The state of California has passed a digital privacy law that requires businesses to make disclosures about their collection, use, and dissemination of consumer personal information.

The California Consumer Privacy Act (CCPA) will have far-reaching effects on how financial institutions manage their customer data. Compliance will be difficult for firms with disparate silos of customer data, nascent data governance and retention policies, multiple third-party relationships, and marketing programs based on personal information.

It is critical to get started with a compliance program, both because of the effort involved and the fact that other states are expected to follow California’s lead with their own versions of the CCPA.

CCPA Objectives and Expectations

The CCPA seeks to provide consumers with the right to:

  • Know what personal information is being collected and with whom it is being shared
  • Decline the sale of their personal information
  • Gain access to their personal information and request its deletion
  • Receive equal service and price even if they exercise their privacy rights

As a result, a financial institution will need to keep track of:

  • Categories of consumer personal information that it collects
  • Specific personal information data elements
  • Sources of the personal information
  • Where this information is stored
  • Third parties with whom it provides personal information
  • The business purpose for collecting and sharing this information

Some risks to be aware of:

  • Violations of the CCPA can lead to large fines and lawsuits
  • Data breaches can be prohibitively expensive for companies with large amounts of consumer data
  • Compliance requirements extend to third-party providers

Deadlines are not far away

The CCPA will take effect on January 1, 2020. It affects all for-profit companies doing business in California that generate revenues over $25 million, or receive more than 50,000 unique personal records per year.

As such, all medium-to-large financial institutions are within its scope.
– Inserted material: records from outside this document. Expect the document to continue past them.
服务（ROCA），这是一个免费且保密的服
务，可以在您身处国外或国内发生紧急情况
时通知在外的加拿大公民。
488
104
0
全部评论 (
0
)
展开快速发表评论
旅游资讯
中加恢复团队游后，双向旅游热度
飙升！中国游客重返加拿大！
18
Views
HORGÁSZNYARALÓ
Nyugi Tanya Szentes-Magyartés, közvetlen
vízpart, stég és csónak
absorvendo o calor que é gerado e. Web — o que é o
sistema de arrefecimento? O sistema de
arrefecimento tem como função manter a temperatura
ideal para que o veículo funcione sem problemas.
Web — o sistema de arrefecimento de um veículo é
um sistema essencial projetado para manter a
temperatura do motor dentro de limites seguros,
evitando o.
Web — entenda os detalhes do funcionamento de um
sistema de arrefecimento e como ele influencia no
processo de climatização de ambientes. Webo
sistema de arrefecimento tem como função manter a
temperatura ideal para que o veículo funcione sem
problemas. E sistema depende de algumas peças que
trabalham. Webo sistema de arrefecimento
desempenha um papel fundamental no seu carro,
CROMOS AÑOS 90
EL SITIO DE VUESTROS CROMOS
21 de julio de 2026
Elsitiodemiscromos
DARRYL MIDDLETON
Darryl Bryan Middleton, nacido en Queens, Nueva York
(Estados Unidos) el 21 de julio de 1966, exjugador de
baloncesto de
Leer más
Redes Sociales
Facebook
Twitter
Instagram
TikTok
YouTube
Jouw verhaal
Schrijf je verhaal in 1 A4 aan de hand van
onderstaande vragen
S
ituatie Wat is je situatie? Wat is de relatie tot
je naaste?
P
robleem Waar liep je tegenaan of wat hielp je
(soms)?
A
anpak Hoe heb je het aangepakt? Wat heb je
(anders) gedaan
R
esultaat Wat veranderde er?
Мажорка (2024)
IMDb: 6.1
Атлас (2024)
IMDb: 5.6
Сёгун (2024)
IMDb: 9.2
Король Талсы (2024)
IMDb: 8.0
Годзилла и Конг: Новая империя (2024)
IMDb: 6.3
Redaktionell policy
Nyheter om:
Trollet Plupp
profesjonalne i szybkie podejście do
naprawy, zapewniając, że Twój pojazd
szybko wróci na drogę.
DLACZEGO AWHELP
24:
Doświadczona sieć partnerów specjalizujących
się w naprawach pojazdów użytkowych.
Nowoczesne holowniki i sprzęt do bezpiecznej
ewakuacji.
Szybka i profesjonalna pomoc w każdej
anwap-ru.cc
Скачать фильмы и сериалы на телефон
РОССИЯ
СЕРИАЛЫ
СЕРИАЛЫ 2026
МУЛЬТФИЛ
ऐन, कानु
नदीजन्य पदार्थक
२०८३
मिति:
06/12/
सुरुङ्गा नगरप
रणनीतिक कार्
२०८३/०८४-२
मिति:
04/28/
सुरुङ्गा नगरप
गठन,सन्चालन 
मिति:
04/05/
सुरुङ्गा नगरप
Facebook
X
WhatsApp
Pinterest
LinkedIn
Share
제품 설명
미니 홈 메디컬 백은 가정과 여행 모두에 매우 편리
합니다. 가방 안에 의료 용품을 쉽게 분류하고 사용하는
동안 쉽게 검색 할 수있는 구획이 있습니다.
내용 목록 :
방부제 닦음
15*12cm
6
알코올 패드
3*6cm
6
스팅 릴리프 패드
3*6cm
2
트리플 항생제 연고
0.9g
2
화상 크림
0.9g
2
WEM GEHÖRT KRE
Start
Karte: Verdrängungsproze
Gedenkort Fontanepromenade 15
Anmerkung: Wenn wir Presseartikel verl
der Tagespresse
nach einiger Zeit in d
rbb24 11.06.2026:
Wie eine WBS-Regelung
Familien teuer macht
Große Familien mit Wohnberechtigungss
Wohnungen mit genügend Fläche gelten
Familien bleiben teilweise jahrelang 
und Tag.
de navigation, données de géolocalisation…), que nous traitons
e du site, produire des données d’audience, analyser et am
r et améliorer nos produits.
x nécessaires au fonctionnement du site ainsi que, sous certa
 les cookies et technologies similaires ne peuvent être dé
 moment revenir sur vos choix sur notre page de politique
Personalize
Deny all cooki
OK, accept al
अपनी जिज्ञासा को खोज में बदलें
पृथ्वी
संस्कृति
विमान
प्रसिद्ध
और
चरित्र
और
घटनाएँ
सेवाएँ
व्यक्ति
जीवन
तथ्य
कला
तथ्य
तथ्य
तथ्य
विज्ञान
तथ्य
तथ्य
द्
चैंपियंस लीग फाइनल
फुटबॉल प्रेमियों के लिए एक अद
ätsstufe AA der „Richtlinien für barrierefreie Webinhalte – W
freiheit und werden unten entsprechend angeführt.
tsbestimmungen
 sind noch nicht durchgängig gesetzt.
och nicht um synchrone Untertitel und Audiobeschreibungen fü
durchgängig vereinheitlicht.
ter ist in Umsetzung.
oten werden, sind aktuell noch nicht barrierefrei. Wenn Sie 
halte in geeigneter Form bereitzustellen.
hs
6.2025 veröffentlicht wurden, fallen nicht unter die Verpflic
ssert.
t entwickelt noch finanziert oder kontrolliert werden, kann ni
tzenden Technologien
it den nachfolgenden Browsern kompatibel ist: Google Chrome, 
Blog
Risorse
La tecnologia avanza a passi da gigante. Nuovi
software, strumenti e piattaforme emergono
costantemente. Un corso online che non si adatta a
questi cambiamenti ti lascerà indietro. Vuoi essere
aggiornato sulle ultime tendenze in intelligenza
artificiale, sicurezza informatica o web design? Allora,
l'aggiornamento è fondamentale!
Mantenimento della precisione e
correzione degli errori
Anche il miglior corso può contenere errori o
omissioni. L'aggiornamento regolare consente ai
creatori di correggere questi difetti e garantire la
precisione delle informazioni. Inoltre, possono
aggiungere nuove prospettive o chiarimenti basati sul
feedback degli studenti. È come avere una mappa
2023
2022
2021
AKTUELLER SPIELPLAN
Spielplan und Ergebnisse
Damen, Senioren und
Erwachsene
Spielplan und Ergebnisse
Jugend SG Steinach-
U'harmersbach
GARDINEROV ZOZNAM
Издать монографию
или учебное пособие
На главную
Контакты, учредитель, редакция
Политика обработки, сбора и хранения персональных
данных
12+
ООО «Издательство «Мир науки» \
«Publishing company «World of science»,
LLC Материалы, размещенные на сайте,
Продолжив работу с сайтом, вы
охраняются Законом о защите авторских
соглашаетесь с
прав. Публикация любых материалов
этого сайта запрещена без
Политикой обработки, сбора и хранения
Data aggregators that collect more than 50% of their revenue from selling personal information are also required to comply with the CCPA.

Although the CCPA only applies to California, financial institutions that operate across multiple states must come up with a consistent set of privacy protections to avoid having to maintain separate business processes for California and everyone else. In addition, other states are expected to introduce their own consumer data privacy acts that will be similar to the CCPA.

Click here to read our next blog in this series highlighting content about establishing a CCPA compliance program.

We recently published a guide examining the California Consumer Privacy Act of 2018, and the steps any financial institution must take in its response to the new law to evaluate its exposure and current state of readiness. You can download the guide below.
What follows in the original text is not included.